朝ドラこと連続テレビ小説『おちょやん』(2020年度後期)の出だしに勢いがない。
杉咲花主演による、大阪で演劇をはじめ名脇役となった浪花千栄子をモデルにした俳優一代記、第1話の世帯視聴率は18.8%で、2017年の有村架純主演『ひよっこ』の19.5%から3年ぶりに20%を切った。
『ひよっこ』は、スタートの状況に反して後半、ぐんぐん勢いを増していき、続編もつくられ、名作との誉も高い。そのため一概にスタートでは判断ができない。だが、『おちょやん』は、『ひよっこ』の19.5%よりも低い18.8%で、少し気がかりだ。
本役・杉咲でない子役時代は様子見されてしまいがちで、本当の勝負は、杉咲が活躍する第3週以降である。そもそも、芸道ものは通過ぎて一般向けでないとか、コロナ禍でドラマどころではないということもある。主人公が継母に家を追い出される展開が昔話ならいざしらず、いま新たに制作されるドラマで見るのはしんどい。……そのあたりの幾多の事情を加味してもなお、他の追随を許さない朝ドラの、近過去にない危機感を思わせる18%台への落ち込みは、なぜか。
その理由はずばり、NHKが朝ドラの「視聴習慣」をキープできなくなってきていることにありそうだ。
日本人の「ルーティーン」となった朝ドラ
人気の要因を、関係者に聞くと、必ず上がってくるのは「視聴習慣」というワードである。いまふうにいえば「ルーティーン」。朝起きて、見る、1日のはじまりに欠かせない「モーニングルーティーン」に成り得たことこそ、朝ドラの最大の強みなのである。
朝ドラは、1961年から来年2021年で60年間、毎朝ほぼ同じ時間に放送し続けて、『おちょやん』で103作め。来る日も来る日も休まず、新作を半年ごとに制作し続け、途切れさせなかったことで、毎朝、8時台に、チャンネルをNHKにして見る行為をルーティーン化した。
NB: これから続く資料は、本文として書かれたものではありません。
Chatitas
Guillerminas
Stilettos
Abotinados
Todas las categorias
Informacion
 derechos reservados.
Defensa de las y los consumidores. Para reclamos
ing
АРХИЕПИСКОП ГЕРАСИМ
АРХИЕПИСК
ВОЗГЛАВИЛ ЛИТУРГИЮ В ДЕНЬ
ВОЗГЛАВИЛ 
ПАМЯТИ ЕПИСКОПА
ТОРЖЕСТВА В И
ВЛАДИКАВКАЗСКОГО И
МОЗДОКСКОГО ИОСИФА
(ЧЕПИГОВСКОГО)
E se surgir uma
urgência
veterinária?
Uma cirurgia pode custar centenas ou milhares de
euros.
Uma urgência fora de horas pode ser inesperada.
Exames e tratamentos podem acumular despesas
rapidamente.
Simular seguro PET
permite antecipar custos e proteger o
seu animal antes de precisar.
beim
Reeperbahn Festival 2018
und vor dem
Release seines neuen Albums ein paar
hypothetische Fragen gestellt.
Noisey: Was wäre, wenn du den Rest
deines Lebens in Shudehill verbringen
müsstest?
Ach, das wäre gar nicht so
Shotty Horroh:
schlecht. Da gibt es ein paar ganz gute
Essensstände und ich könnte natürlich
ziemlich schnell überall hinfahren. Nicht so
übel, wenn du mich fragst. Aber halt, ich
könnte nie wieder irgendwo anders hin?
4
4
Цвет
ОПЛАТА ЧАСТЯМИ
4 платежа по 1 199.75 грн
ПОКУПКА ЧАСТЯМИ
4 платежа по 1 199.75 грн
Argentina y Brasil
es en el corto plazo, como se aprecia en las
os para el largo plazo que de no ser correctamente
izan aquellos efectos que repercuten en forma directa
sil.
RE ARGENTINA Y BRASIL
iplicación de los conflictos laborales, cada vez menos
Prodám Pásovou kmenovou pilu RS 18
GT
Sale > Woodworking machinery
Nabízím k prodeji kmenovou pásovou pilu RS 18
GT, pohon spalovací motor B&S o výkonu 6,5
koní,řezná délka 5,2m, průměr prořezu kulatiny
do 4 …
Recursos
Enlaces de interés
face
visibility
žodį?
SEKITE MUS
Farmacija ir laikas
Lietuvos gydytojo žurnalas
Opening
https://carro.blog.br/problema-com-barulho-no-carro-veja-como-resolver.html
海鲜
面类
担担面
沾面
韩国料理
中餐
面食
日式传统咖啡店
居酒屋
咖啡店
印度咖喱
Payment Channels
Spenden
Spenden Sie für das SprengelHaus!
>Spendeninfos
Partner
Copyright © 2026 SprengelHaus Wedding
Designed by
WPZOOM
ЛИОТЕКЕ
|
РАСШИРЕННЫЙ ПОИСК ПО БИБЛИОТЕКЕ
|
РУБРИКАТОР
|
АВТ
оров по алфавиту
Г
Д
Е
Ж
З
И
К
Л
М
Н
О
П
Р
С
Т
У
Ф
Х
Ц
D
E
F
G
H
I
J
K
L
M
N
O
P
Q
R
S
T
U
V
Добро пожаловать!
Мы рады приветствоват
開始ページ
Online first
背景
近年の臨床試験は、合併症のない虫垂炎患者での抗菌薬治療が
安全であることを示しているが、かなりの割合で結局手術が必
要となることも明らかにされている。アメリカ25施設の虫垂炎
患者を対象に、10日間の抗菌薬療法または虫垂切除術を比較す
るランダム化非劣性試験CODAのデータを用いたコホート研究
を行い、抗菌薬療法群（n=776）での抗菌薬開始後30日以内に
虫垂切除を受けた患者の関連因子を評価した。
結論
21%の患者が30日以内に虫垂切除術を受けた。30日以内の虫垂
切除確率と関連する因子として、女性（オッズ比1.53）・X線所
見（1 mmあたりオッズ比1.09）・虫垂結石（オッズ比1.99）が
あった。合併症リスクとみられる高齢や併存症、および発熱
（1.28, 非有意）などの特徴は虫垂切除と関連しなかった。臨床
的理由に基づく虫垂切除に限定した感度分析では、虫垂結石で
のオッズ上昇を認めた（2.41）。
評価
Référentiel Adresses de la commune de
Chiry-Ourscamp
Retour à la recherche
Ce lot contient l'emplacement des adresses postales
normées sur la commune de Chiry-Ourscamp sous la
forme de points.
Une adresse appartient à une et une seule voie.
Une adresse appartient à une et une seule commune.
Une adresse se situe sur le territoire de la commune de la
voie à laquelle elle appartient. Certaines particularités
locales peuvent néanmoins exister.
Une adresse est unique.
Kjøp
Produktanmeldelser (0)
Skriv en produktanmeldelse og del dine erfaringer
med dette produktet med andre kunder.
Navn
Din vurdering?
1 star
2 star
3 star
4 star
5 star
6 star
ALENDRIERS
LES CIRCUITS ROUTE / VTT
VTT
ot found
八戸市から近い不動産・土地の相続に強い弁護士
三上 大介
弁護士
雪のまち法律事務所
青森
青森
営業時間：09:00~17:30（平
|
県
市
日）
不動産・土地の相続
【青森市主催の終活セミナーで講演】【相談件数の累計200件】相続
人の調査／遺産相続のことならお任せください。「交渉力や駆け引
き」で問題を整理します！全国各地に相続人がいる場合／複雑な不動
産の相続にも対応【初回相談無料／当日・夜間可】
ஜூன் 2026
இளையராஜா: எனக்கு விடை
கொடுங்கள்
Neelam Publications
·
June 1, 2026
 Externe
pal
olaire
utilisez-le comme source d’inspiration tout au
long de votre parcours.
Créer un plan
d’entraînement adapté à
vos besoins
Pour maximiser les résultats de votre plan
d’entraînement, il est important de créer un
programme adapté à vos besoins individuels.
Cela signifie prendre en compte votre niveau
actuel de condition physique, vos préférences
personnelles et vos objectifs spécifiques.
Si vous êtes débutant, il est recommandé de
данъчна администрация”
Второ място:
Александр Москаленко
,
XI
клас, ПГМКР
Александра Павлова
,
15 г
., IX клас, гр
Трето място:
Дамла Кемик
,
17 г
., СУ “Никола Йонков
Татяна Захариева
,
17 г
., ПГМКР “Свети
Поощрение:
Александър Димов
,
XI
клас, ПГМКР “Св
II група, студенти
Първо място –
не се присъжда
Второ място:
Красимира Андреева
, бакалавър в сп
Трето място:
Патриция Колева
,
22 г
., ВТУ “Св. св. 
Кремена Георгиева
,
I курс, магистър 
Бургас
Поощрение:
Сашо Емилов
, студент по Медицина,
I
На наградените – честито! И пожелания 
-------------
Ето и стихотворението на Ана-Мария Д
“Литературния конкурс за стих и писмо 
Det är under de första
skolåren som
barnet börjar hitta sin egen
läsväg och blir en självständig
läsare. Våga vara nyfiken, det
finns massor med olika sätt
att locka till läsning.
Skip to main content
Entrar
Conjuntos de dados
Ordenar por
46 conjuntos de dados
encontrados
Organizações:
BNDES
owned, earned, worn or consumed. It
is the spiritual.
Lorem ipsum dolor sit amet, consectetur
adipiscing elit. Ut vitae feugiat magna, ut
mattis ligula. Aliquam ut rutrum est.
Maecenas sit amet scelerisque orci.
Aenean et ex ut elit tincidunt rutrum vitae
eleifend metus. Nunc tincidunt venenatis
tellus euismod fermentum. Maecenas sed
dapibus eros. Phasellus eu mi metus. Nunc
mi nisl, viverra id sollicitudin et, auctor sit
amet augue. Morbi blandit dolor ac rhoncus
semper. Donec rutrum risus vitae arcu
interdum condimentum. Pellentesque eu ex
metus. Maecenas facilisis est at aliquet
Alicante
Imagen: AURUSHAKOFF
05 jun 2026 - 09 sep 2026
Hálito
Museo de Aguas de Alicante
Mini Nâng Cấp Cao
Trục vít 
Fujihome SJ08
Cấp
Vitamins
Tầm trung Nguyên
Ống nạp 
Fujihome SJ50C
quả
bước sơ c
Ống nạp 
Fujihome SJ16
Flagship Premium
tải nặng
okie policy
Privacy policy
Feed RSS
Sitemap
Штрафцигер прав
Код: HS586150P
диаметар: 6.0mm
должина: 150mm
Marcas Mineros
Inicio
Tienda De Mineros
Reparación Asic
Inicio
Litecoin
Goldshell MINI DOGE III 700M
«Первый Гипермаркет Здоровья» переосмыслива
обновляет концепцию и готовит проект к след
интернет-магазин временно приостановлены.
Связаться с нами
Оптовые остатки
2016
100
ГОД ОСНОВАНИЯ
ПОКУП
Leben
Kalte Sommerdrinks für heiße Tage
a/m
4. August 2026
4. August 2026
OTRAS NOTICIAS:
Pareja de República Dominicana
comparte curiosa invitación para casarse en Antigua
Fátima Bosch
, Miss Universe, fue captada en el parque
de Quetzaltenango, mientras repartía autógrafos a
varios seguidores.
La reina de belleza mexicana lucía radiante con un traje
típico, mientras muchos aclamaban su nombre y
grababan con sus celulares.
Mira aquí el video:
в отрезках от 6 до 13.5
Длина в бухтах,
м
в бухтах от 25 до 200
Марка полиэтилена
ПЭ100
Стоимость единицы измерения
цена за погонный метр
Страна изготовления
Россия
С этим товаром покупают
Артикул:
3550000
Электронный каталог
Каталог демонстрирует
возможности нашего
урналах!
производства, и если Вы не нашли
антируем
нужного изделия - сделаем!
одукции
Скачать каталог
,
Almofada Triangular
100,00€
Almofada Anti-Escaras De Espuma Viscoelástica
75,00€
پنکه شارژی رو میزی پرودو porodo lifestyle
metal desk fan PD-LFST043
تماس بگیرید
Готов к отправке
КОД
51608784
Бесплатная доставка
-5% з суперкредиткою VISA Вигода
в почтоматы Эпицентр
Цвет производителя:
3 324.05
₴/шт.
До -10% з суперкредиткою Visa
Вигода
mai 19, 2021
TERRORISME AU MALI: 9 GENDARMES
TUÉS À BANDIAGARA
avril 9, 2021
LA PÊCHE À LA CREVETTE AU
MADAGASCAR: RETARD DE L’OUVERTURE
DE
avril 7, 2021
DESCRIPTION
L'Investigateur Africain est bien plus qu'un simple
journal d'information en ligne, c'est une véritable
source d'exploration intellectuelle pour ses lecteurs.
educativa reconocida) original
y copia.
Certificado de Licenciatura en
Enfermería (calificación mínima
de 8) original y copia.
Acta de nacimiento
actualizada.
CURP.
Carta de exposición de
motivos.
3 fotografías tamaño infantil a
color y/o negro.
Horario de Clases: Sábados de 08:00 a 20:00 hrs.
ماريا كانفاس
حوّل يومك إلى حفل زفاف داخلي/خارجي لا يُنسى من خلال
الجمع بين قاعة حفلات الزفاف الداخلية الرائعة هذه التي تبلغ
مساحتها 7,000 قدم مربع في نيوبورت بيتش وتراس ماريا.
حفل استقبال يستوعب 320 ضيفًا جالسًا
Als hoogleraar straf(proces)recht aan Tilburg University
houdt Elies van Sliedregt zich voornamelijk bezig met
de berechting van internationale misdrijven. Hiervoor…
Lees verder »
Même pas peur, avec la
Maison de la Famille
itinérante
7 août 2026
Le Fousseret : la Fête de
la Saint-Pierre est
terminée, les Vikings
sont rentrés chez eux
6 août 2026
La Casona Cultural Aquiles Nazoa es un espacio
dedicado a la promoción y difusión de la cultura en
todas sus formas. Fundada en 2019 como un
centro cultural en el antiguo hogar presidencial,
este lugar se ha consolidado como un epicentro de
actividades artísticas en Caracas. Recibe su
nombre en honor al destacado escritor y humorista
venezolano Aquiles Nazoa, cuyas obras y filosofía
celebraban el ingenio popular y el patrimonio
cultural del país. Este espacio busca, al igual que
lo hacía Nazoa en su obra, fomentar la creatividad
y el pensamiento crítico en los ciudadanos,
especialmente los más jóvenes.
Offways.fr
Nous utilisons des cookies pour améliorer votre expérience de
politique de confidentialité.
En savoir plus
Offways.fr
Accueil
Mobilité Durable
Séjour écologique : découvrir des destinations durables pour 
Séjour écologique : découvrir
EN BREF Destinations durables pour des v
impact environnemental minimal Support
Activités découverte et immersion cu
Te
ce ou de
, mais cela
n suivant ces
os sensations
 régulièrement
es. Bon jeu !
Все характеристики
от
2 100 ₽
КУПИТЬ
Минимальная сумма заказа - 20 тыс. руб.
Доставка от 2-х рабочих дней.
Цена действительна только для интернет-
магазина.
朝ドラ人気が話題になるようになったのはここ10年ほど。2010年に、朝8時15分から8時ちょうど開始に時間帯を変更してからだ。ネットが発達して、朝ドラを話題にすることが増えた。
朝ドラとは女の半生を描いたドラマ。時代を映し出す鏡。朝見て、元気になれる。朝ドラはおもしろい。朝ドラを見ていれば他者との話題に困らない――という安心と信頼のブランド化が、ネットで拡散され、ルーティーンの強度を高めている。
視聴率の低さは『エール』の影響か?
それゆえ、これまでの傾向として、前作の満足度が高いとそのまま次回作の視聴率も高くなり、前作の評判がいまひとつだと次回作の視聴率は元気がない。視聴者の期待したブランドイメージから離れるとたちまち視聴者が離れる。
その定義でいえば、『おちょやん』の視聴率の低さは『エール』に原因があるといえる。ネットニュースを連日賑わせていたわりには期間平均が20.1%と、作品として評判が地味だった『わろてんか』(17年度後期)と同じなのである。